1. Radius of convergence of an analytic function

This is from a practice exam:

Let $f(z)=\sum_{k=0}^\infty a_kz^k$ have a radius of convergence 2, and let $g(z)=\sum_{k=0}^\infty b_k(z-3)^k$ have a radius of convergence 2. Let $I=\{z:f(z),g(z)\text{ both converge}\}$.

(a) If $f(z)=g(z)$ for $z\in I$, prove there is an analytic function $w$ for which $w(z)=f(z)$ when $|z|<2$ and $w(z)=g(z)$ when $|z-3|<2$.

(b) For the function $w$ of part (a), determine the radius of convergence $R$ for the power series $w(z)=\sum_{k=0}^\infty c_k\left(z-\frac{3}{2}\right)^k$.

(c) What relationship exists between the coefficient sequence $\{a_k\}$ and the coefficient sequence $\{b_k\}$?
Part (a) is fairly straightforward. Let $A=\{z:|z|<2\}$ and $B=\{z:|z-3|<2\}$. Then $A\cap B\subseteq I$, which means we can define $w$ by $w=f'\cup g'$, where $f'$ and $g'$ are the restrictions of $f$ and $g$ to $A$ and $B$, respectively. It follows immediately that $w$ is analytic on $A\cup B$.

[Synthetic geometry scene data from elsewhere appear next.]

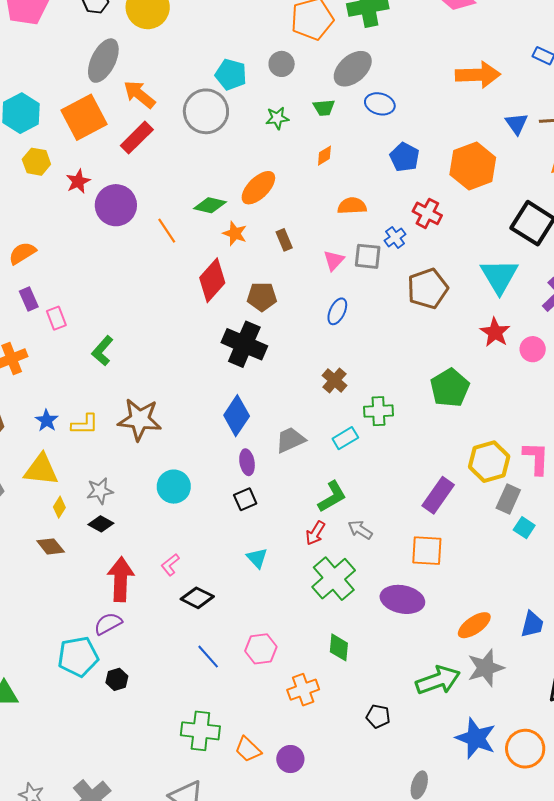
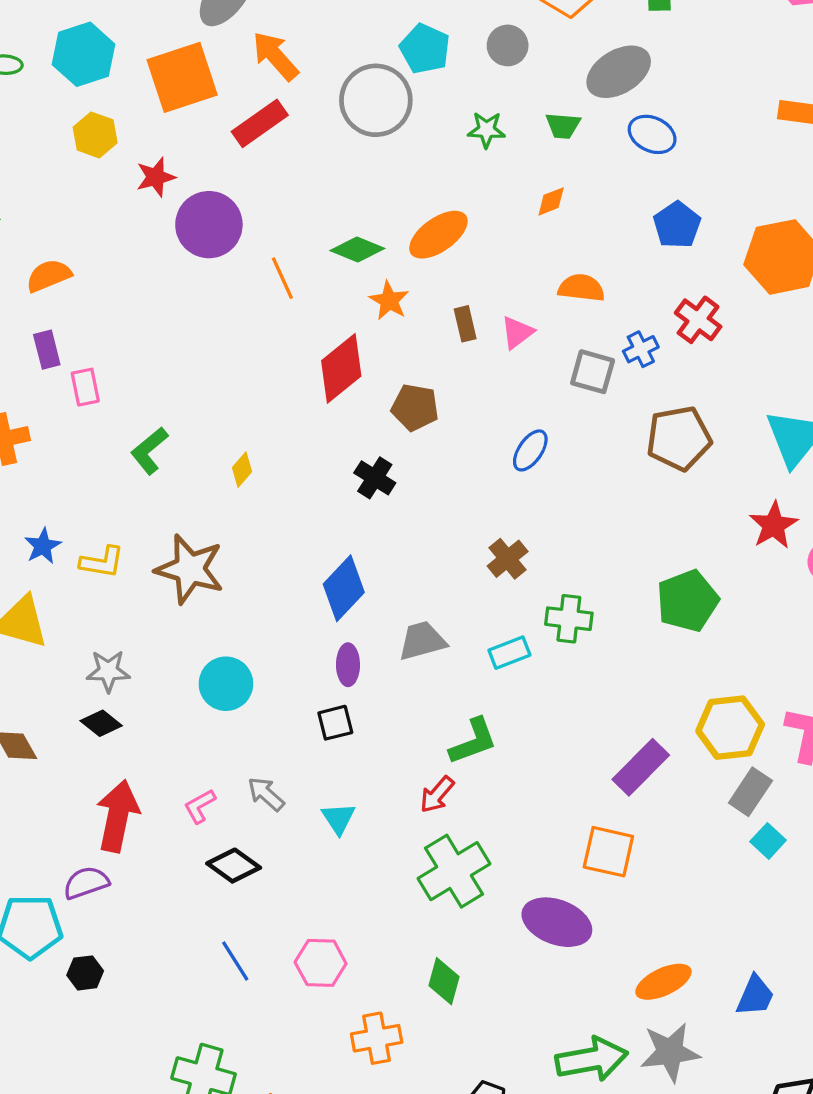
pink triangle: (334, 260) -> (517, 332), moved
black cross: (244, 344) -> (375, 478), size x0.6
yellow diamond: (59, 507) -> (242, 470), moved
gray arrow: (360, 530) -> (266, 794), moved

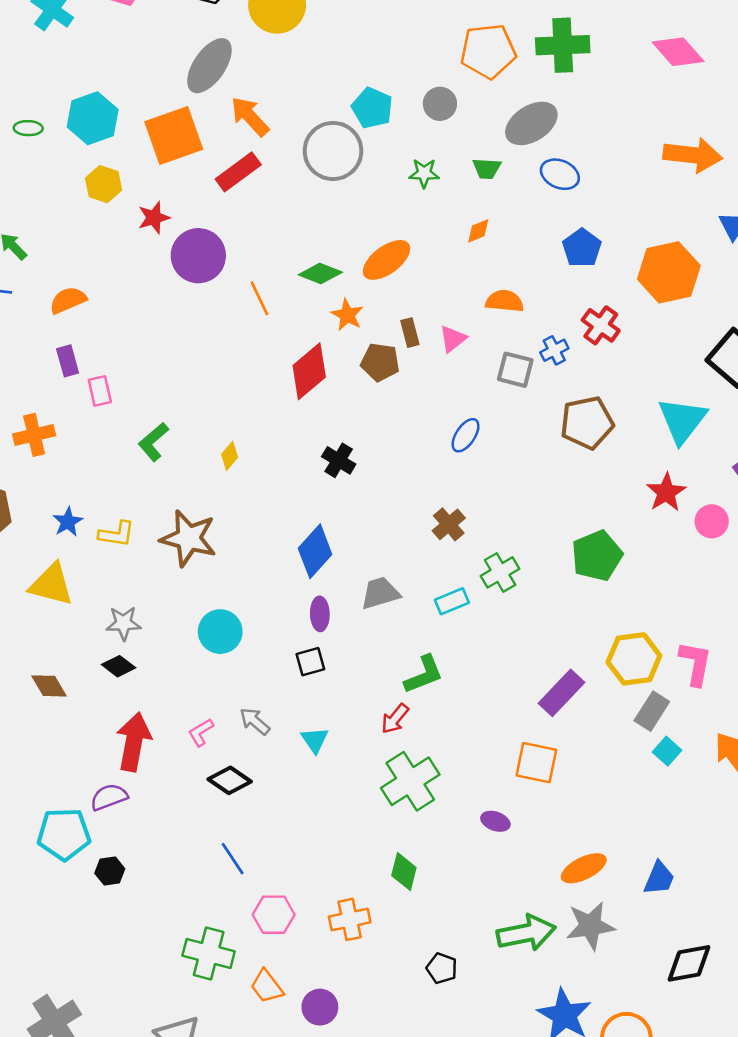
brown pentagon: (415, 407) -> (380, 362), moved
green cross: (569, 619) -> (500, 572), turned -36
purple ellipse: (557, 922) -> (495, 821), size x0.5
pink hexagon: (321, 963) -> (274, 915), moved

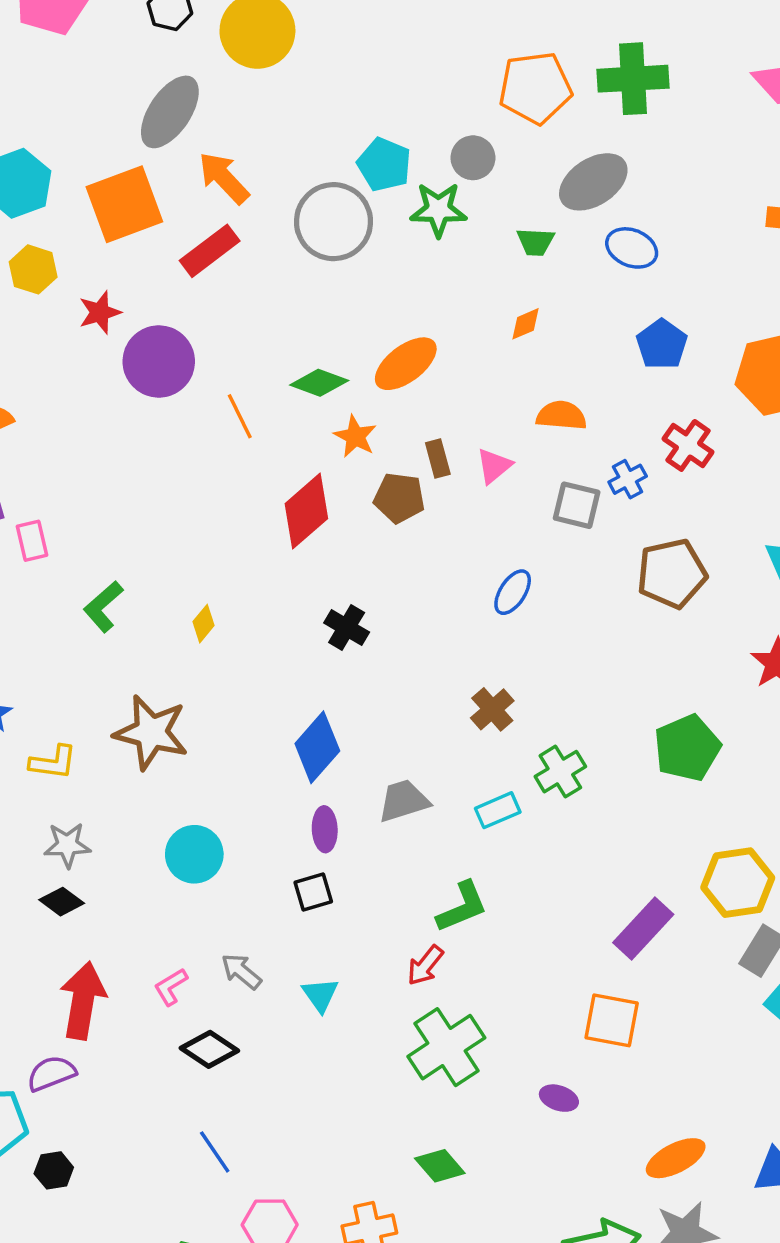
green star: (424, 173) -> (438, 210), moved, size x1.4
yellow L-shape: (116, 534) -> (53, 762), moved
green diamond: (404, 872) -> (440, 1166), turned -54

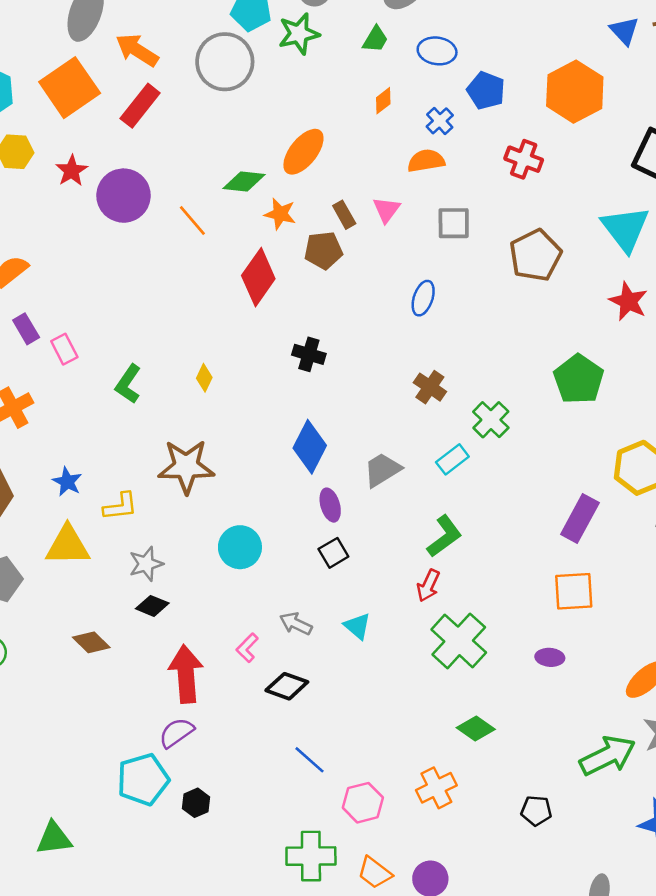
green trapezoid: (535, 242) -> (375, 39), turned -48
blue ellipse: (632, 248) -> (437, 51), moved
blue cross: (628, 479) -> (440, 121), moved

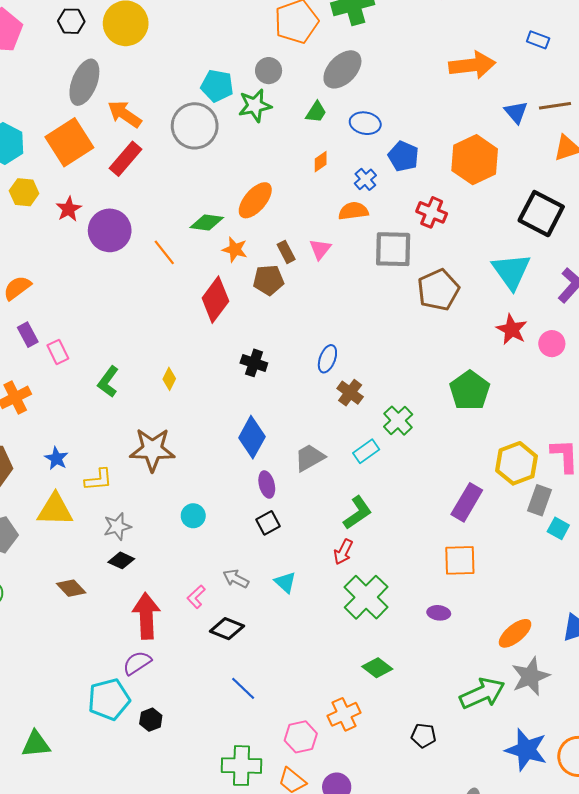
gray square: (454, 223) -> (393, 249), moved, size x1.4
blue ellipse: (423, 298) -> (327, 359), moved
cyan circle: (240, 547) -> (193, 516), size x0.7
pink hexagon: (363, 803) -> (301, 737), moved

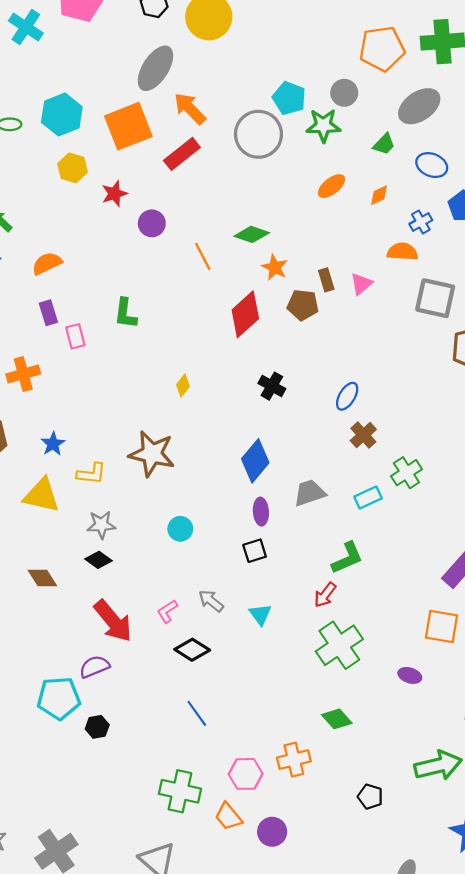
orange ellipse: (255, 200) -> (332, 186), moved, size x0.7
purple circle: (110, 230) -> (152, 223), size x0.6
green L-shape: (108, 382) -> (125, 313), moved, turned -40
red arrow: (146, 616) -> (113, 621), turned 132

However, I'm lost for parts (b) and (c). Any help would be much appreciated!

2. The series is convergent for the $z=-2+0.00000001$ and $z=5-0.0000000001$ for example, hence we can expect that the radius of convergence is greater than $\frac 72$. Now you have to show it's indeed $\frac 72$.

3. Hmm. I'm sorry to say I don't understand your reasoning here.

By Taylor's theorem $R\geq \sup\{r : D(3/2;r)\subseteq A\cup B\}=\frac{\sqrt{7}}{2}$. (Here I use the notation $D (z_0;r)=\{z:|z-z_0|). However, I don't see how we can get $R\geq\frac{7}{2}$, nor $R\leq\frac{7}{2}$.

4. The series is convergent on set a set which a diameter $\geq 7$, because the series converges on points of the form $-2+\delta$ end $5-\delta$ for $1>\delta>0$

5. Oh, of course... I had forgotten every power series converges precisely on a disc and a subset of its boundary. Sorry about that.